I just wrote this very simple handwritten digit recoginition. Here is 8kb archive with the following code + ten .PNG image files. It works: is well recognized as .
In short, each digit of the database (50x50 pixels = 250 coefficients) is summarized into a 10-coefficient-vector (by keeping the 10 biggest singular values, see Low-rank approximation with SVD).
Then for the digit to be recognized, we minimize the distance with the digits in the database.
from scipy import misc
import numpy as np
import matplotlib.pyplot as plt
digits = []
for i in range(11):
M = misc.imread(str(i) + '.png', flatten=True)
U, s, V = np.linalg.svd(M, full_matrices=False)
s[10:] = 0 # keep the 10 biggest singular values only, discard others
S = np.diag(s)
M_reduced = np.dot(U, np.dot(S, V)) # reconstitution of image with 10 biggest singular values
digits.append({'original': M, 'singular': s[:10], 'reduced': M_reduced})
# each 50x50 pixels digit is summarized into a vector of 10 coefficients : the 10 biggest singular values s[:10]
# 0.png to 9.png = all the digits (for machine training)
# 10.png = the digit to be recognized
toberecognizeddigit = digits[10]
digits = digits[:10]
# we find the nearest-neighbour by minimizing the distance between singular values of toberecoginzeddigit and all the digits in database
recognizeddigit = min(digits[:10], key=lambda d: sum((d['singular']-toberecognizeddigit['singular'])**2))

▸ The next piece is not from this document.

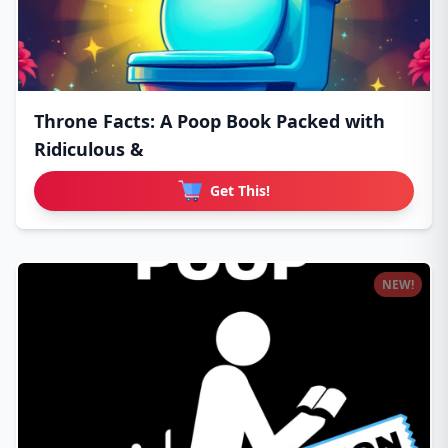
Throne Facts: A Poop Book Packed with
Ridiculous &
Get This!
NEW!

plt.imshow(toberecognizeddigit['reduced'], interpolation='nearest', cmap=plt.cm.Greys_r)
plt.show()
plt.imshow(recognizeddigit['reduced'], interpolation='nearest', cmap=plt.cm.Greys_r)
plt.show()
Question:
The code works (you can run the code in the ZIP archive), but how can we improve it to have better results? (mostly math techniques I imagine).
For example in my tests, 9 and 3 are sometimes confused with each other.